This article describes LQTS, including the types, symptoms, causes, and treatments.

What is long QT syndrome?

Illustration of heart beat QT interval
QT Interval Illustrated

LQTS is a disorder in the electrical condition of the heart. The term “QT” refers to the readout on an electrocardiogram (ECG).

There are five waves that make up a heartbeat on an ECG: P, Q, R, S, and T. The interval between Q and T represents the resetting activity of the ventricles after the heart beats. (These lower chambers pump blood out of the heart.)

In LQTS, the QT interval is longer than normal. This can cause fatal arrhythmias and cardiac events, such as cardiac arrest. LQTS is rare.
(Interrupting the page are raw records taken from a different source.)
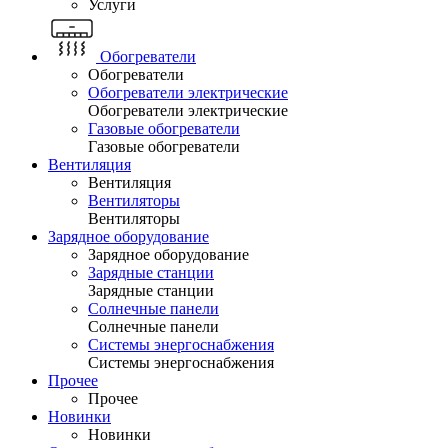
Услуги
Обогреватели
Обогреватели
Обогреватели электрические
Обогреватели электрические
Газовые обогреватели
Газовые обогреватели
Вентиляция
Вентиляция
Вентиляторы
Вентиляторы
Зарядное оборудование
Зарядное оборудование
Зарядные станции
Зарядные станции
Солнечные панели
Солнечные панели
Системы энергоснабжения
Системы энергоснабжения
Прочее
Прочее
Новинки
Новинки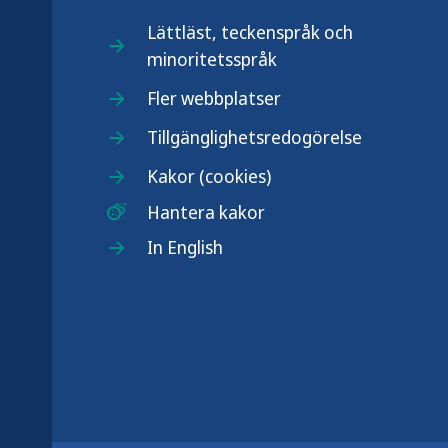
Lättläst, teckenspråk och
minoritetsspråk
.se
Fler webbplatser
Tillgänglighetsredogörelse
Kakor (cookies)
Hantera kakor
In English
r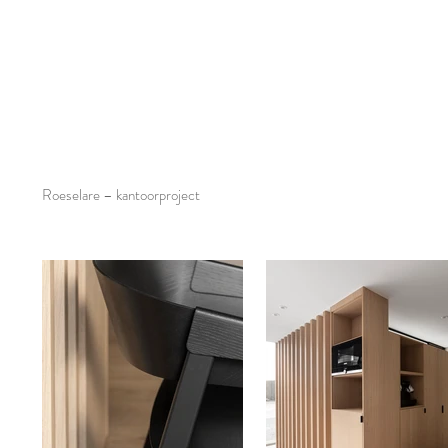
Roeselare – kantoorproject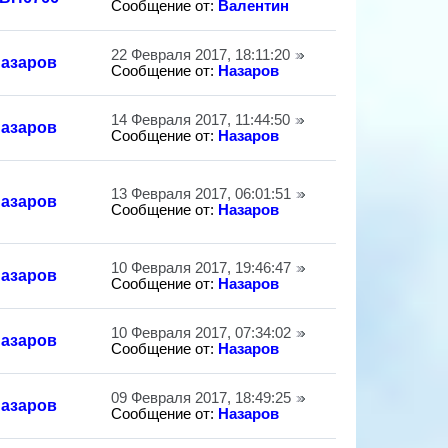
Сообщение от:
Валентин
22 Февраля 2017, 18:11:20
азаров
Сообщение от:
Назаров
14 Февраля 2017, 11:44:50
азаров
Сообщение от:
Назаров
13 Февраля 2017, 06:01:51
азаров
Сообщение от:
Назаров
10 Февраля 2017, 19:46:47
азаров
Сообщение от:
Назаров
10 Февраля 2017, 07:34:02
азаров
Сообщение от:
Назаров
09 Февраля 2017, 18:49:25
азаров
Сообщение от:
Назаров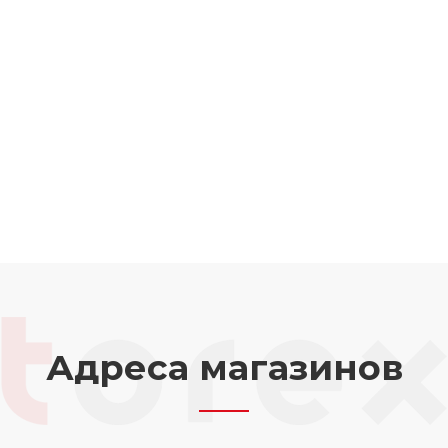
Адреса магазинов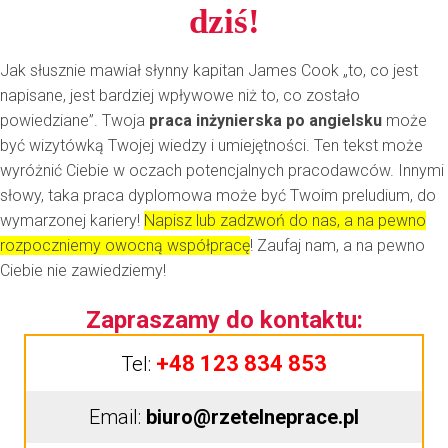
dziś!
Jak słusznie mawiał słynny kapitan James Cook „to, co jest
napisane, jest bardziej wpływowe niż to, co zostało
powiedziane”. Twoja
praca inżynierska po angielsku
może
być wizytówką Twojej wiedzy i umiejętności. Ten tekst może
wyróżnić Ciebie w oczach potencjalnych pracodawców. Innymi
słowy, taka praca dyplomowa może być Twoim preludium, do
wymarzonej kariery!
Napisz lub zadzwoń do nas, a na pewno
rozpoczniemy owocną współpracę
! Zaufaj nam, a na pewno
Ciebie nie zawiedziemy!
Zapraszamy do kontaktu:
+48 123 834 853
Tel:
Email:
biuro@rzetelneprace.pl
What are the types of long QT syndrome?

There are two main types of LQTS: congenital and acquired. Each of these involves ion channels on the surface of heart muscle cells. These channels allow sodium, potassium, and calcium to go in and out of the cells. This is what generates the electrical activity that makes the heart beat. 

In congenital LQTS, people are born with mutations in the ion channels. This can cause them to have too few ion channels or to have ion channels that do not work right. There are at least 15 different genes that can result in LQTS.
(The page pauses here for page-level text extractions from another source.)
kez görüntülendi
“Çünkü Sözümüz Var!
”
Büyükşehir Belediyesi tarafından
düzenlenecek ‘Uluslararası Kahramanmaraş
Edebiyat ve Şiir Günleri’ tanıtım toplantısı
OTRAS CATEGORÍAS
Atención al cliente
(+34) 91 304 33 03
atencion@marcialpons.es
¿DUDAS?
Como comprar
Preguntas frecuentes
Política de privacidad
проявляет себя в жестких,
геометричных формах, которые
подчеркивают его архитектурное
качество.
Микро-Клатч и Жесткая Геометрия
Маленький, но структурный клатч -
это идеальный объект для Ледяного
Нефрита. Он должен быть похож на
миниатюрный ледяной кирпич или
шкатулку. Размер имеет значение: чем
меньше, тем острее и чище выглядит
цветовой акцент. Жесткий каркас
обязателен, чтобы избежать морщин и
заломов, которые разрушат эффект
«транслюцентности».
Acquired LQTS develops later in life. It is usually the result of drugs that affect the ion channels or electrolyte imbalances.

What are the symptoms of long QT syndrome?

Fainting is the most common symptom of LQTS. This tends to occur during exercise or times of physical or emotional stress. With one type of congenital LQTS, fainting often occurs during swimming or after diving into water. However, some people do not have any symptoms.

Symptoms can also include near fainting and seizures. In up to 15% of cases, cardiac arrest or death is the first sign of LQTS. Cardiac arrest occurs when the heart suddenly stops beating. 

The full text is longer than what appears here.